I blinked, confused as to how those magic dampening blades could cause such a violent adverse reaction.

But I quickly realized my error when her skin started melting off her body like wax, leaving her muscles and ligaments exposed.

Although barely a minute had elapsed since Eleni had released her inner darkness, time appeared to move in slow motion with so many things happening simultaneously.

Before I could shift my attack to the Elders, my mate emitted a feral roar before charging the throne.

My initial fear upon seeing her hair ablaze abated when I saw flames erupt around her hands.

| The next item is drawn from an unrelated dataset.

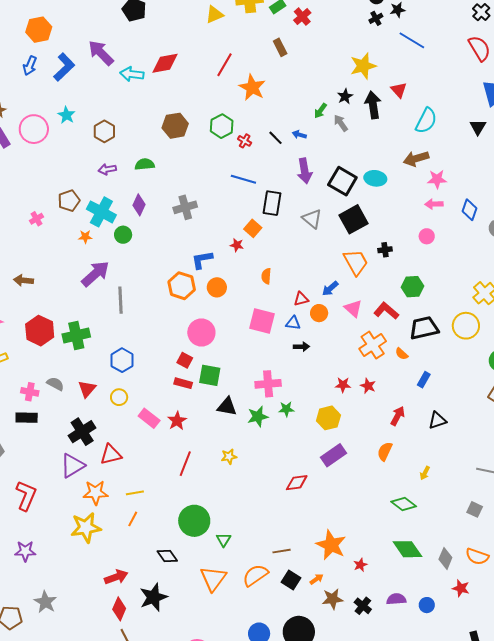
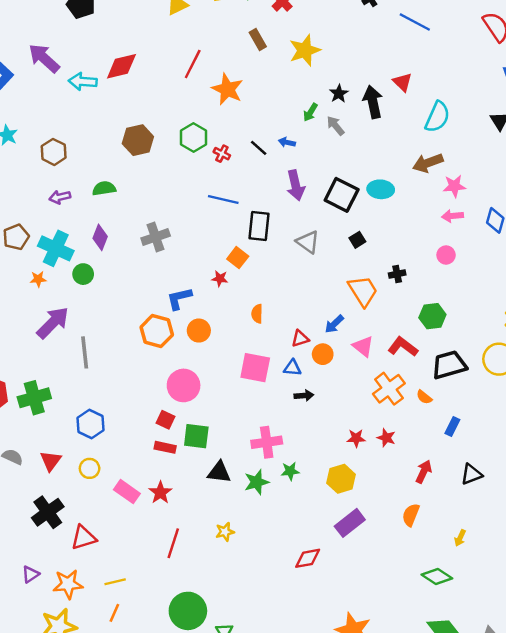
yellow star: (363, 66) -> (305, 50), moved
black square: (353, 219) -> (357, 240), size x0.5
purple triangle: (72, 466) -> (30, 574), moved, size x0.6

She raised them in front of her, and an inferno shot out of them.

She didn’t aim at the Elders but directly at the stone floor.

The flames appeared to sink into and under the stone tiles, racing at dizzying speed towards the throne.

The remaining Elders ran in fear, two of them attempting to drag their flayed high priestess. But they never got a chance.

Eleni’s fire ran beneath the tile, past the wards, before exploding outward.

It was like watching a volcano erupt, except it was burning spikes that shot out of the ground, impaling the Oracle, and the two Elders who were trying to save her.

The spikes lifted high enough that their feet no longer touched the ground.

They looked like cooled lava, even though red embers still glowed between the creases.